Efficient utilization of material handling equipment (MHE) significantly impacts the productivity, profitability and flexibility of production systems. For instance, machine performance could be impacted when a forklift driver is unavailable, or unit loads in the unloading station are still waiting to be transported to the next production phase. In modern production systems, cloud technologies are considered cutting-edge, with cloud manufacturing impacting the management of production through the ability to share real-time information about product status and all production services. While cloud technologies have been widely analyzed and discussed on a shop-floor level connecting machines, material handling systems have not received as much attention.

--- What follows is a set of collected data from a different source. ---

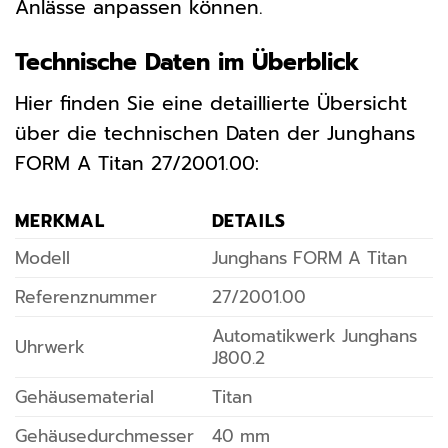
Anlässe anpassen können.
Technische Daten im Überblick
Hier finden Sie eine detaillierte Übersicht
über die technischen Daten der Junghans
FORM A Titan 27/2001.00:
MERKMAL
DETAILS
Modell
Junghans FORM A Titan
Referenznummer
27/2001.00
Automatikwerk Junghans
Uhrwerk
J800.2
Gehäusematerial
Titan
Gehäusedurchmesser
40 mm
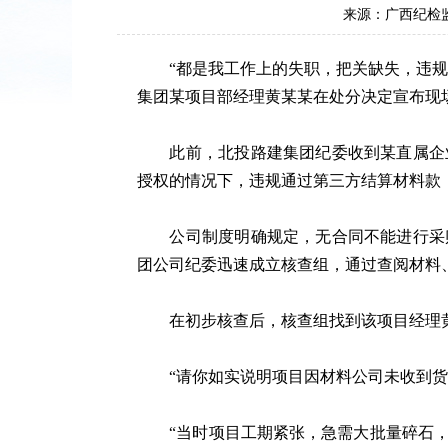
来源：广西纪检
“都是我工作上的失职，把关缺失，违规结
集团某项目部经理黄某某在处分决定宣布现
此前，北投路建集团纪委收到某直属企业
授权的情况下，违规通过第三方结算材料款
公司制度明确规定，无合同不能进行采购
团公司纪委迅速成立核查组，通过查阅材料
在初步核查后，核查组找到该项目经理
“请你如实说明项目因材料公司未收到货款
“当时项目工期紧张，急需大批量碎石，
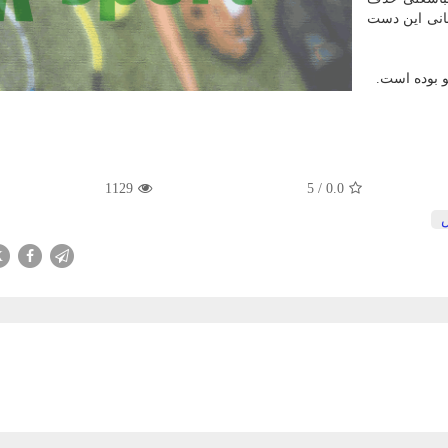
مانی این دست
1129
5
/
0.0
X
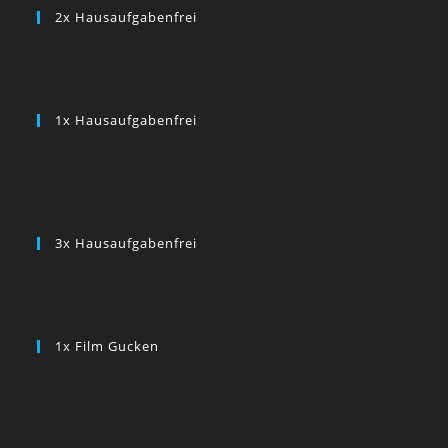
2x Hausaufgabenfrei
1x Hausaufgabenfrei
3x Hausaufgabenfrei
1x Film Gucken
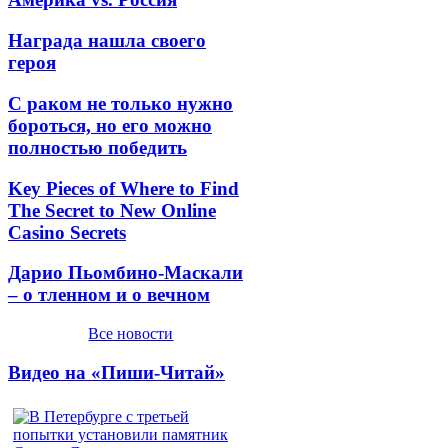
Награда нашла своего
героя
С раком не только нужно
бороться, но его можно
полностью победить
Key Pieces of Where to Find
The Secret to New Online
Casino Secrets
Дарио Пьомбино-Маскали
– о тленном и о вечном
Все новости
Видео на «Пиши-Читай»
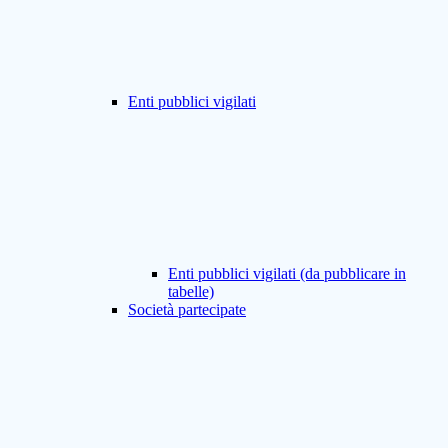
Enti pubblici vigilati
Enti pubblici vigilati (da pubblicare in
tabelle)
Società partecipate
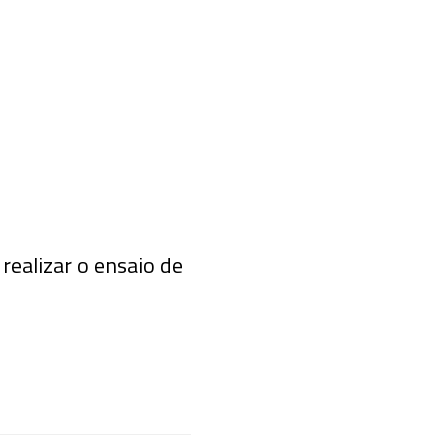
 realizar o ensaio de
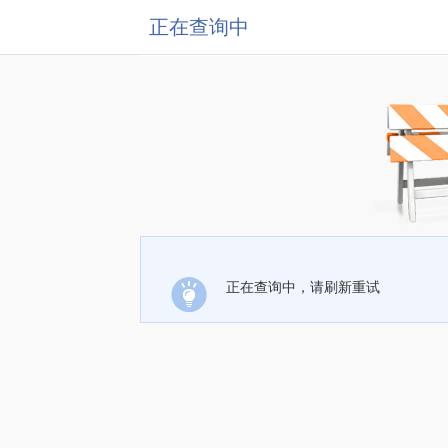
正在查询中
正在查询中，请刷新重试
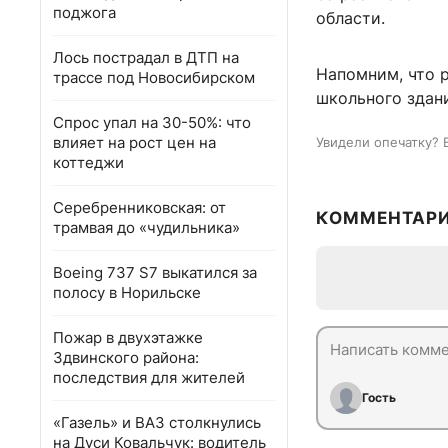
поджога
области.
Лось пострадал в ДТП на
Напомним, что 
трассе под Новосибирском
школьного здан
Спрос упал на 30-50%: что
влияет на рост цен на
Увидели опечатку? 
коттеджи
Серебренниковская: от
КОММЕНТАР
трамвая до «чудильника»
Boeing 737 S7 выкатился за
полосу в Норильске
Пожар в двухэтажке
Здвинского района:
последствия для жителей
Гость
«Газель» и ВАЗ столкнулись
на Дуси Ковальчук: водитель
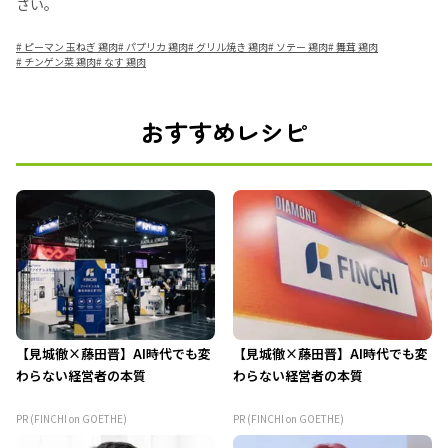
さい。
#
ピーマン 玉ねぎ 鶏肉
#
パプリカ 鶏肉
#
グリル焼き 鶏肉
#
ソテー 鶏肉
#
舞茸 鶏肉
#
チンゲン菜 鶏肉
#
なす 鶏肉
おすすめレシピ
【見城徹×藤田晋】AI時代でも変
【見城徹×藤田晋】AI時代でも変
わらない経営者の本質
わらない経営者の本質
PR (FINCHI on GOETHE)
PR (FINCHI on GOETHE)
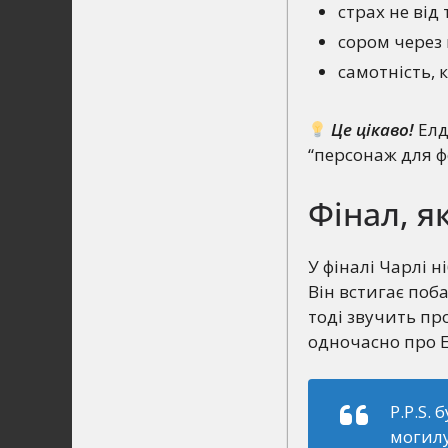
страх не від 
сором через
самотність, 
Це цікаво!
Елд
“персонаж для фо
Фінал, 
У фіналі Чарлі 
Він встигає поба
тоді звучить про
одночасно про Е
P.P.S.
могилу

The typical structure of material handling systems is a combination of different equipment with varying levels of automation, including manual and mechanized systems where humans still play a critical decision-making role. Automated solutions like Automated Guided Vehicles (AGVs) or Autonomous Mobile Robots (AMRs) for material transportation and various evolutions of Automated Storage and Retrieval Systems (AS/RS) for material storage have been introduced in recent years, but these systems are characterized by central control architecture. Therefore, a multilevel hierarchical control system is required to coordinate the different subsystems and enable products to move efficiently within the production systems.
Recently, the availability of Industry 4.0 technologies such as indoor positioning technologies, Internet of Things, motion tracking and control and cloud computing make MHE a viable solution to increase productivity, profitability and flexibility of production systems.
In 2020, to extend the definition of cloud manufacturing to cover handling activities, researchers in the Logistics 4.0 Laboratory at the Norwegian University of Science and Technology have introduced and developed a new kind of paradigm called the Cloud Material Handling System (CMHS). (Figure 1)
The concept can be compared to transportation service providers and platforms like Uber, Lyft and others. In this case, the unit loads or Smart Objects (SOs) requiring a specific service from the system are the “consumers,” while the MHE with different capabilities are the “cars” and “drivers,” called Material Handling Modules (MHMs). The Intelligent Cognitive Engine (ICE) is the core of the CMHS platform, which dynamically schedules and assigns handling requests to the available MHE resources using Artificial Intelligence (AI).
The implementation of indoor positioning technologies and sharing of the attributes/functions and positions of SOs and MHMs enable new decision-making processes for scheduling and control of all components in the system. The CMHS has the potential to reduce the complexity of a multilevel hierarchical control system and increase the overall productivity, profitability and flexibility of the production system. The CMHS has been primarily developed for applications within a factory and production system or warehouse/distribution centers but can also be extended to a multi-factory environment where logistics activities also involve external transportations.
The CMHS bridges the gap between conventional material handling systems and fully automated ones, providing automation capabilities for all MHMs, including human-operated ones. Manual solutions often rely on conventional dispatching methods with low flexibility, but the CMHS enables increased freedom of movement for all MHMs, regardless of layout configuration and type of material flows.